┌─ SUPPLIED DATA

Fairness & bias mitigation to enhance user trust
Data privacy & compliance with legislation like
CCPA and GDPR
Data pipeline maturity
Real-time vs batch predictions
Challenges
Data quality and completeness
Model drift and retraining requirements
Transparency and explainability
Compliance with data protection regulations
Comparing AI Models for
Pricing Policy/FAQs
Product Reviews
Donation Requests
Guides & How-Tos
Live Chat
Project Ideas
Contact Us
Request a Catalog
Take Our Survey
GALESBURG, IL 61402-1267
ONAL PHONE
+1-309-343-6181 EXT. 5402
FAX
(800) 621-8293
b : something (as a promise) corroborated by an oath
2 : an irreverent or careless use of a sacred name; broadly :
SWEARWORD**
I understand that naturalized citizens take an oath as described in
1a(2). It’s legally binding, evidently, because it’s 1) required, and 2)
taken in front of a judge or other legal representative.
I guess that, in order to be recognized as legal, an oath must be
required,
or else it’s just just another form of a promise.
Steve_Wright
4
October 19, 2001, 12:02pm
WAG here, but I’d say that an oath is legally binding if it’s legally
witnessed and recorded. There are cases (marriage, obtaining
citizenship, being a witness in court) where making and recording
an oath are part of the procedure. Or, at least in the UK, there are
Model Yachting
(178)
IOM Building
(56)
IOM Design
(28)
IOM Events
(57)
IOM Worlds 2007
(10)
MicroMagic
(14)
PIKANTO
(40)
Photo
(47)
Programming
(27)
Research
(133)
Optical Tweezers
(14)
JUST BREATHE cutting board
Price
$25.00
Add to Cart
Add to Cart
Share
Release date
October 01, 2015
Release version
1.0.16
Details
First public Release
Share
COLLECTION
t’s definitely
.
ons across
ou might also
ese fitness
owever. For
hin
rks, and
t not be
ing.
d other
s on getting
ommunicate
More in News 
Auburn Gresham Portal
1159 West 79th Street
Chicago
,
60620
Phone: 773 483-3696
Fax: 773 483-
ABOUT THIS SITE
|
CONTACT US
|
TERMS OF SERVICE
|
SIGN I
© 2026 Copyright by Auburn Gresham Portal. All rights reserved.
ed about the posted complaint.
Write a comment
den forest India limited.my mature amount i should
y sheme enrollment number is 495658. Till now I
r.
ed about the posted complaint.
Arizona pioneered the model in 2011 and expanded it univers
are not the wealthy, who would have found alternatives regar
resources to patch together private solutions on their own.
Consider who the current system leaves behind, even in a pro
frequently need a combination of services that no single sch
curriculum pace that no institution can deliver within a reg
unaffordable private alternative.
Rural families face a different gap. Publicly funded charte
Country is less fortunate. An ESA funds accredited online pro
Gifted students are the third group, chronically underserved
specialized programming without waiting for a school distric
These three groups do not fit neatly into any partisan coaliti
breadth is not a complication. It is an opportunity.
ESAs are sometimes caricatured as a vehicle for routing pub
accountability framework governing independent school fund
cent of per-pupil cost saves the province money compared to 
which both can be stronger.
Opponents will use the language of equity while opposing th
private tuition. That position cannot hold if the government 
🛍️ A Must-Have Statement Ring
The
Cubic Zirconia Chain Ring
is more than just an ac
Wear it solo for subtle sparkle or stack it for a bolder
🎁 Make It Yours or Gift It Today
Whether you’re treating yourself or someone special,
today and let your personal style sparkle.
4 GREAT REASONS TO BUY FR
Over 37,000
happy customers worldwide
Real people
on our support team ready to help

└─

Please return exactly the lines from the opening line of the data above through the line with "citizenship, being a", both included and nothing else.

Fairness & bias mitigation to enhance user trust
Data privacy & compliance with legislation like
CCPA and GDPR
Data pipeline maturity
Real-time vs batch predictions
Challenges
Data quality and completeness
Model drift and retraining requirements
Transparency and explainability
Compliance with data protection regulations
Comparing AI Models for
Pricing Policy/FAQs
Product Reviews
Donation Requests
Guides & How-Tos
Live Chat
Project Ideas
Contact Us
Request a Catalog
Take Our Survey
GALESBURG, IL 61402-1267
ONAL PHONE
+1-309-343-6181 EXT. 5402
FAX
(800) 621-8293
b : something (as a promise) corroborated by an oath
2 : an irreverent or careless use of a sacred name; broadly :
SWEARWORD**
I understand that naturalized citizens take an oath as described in
1a(2). It’s legally binding, evidently, because it’s 1) required, and 2)
taken in front of a judge or other legal representative.
I guess that, in order to be recognized as legal, an oath must be
required,
or else it’s just just another form of a promise.
Steve_Wright
4
October 19, 2001, 12:02pm
WAG here, but I’d say that an oath is legally binding if it’s legally
witnessed and recorded. There are cases (marriage, obtaining
citizenship, being a witness in court) where making and recording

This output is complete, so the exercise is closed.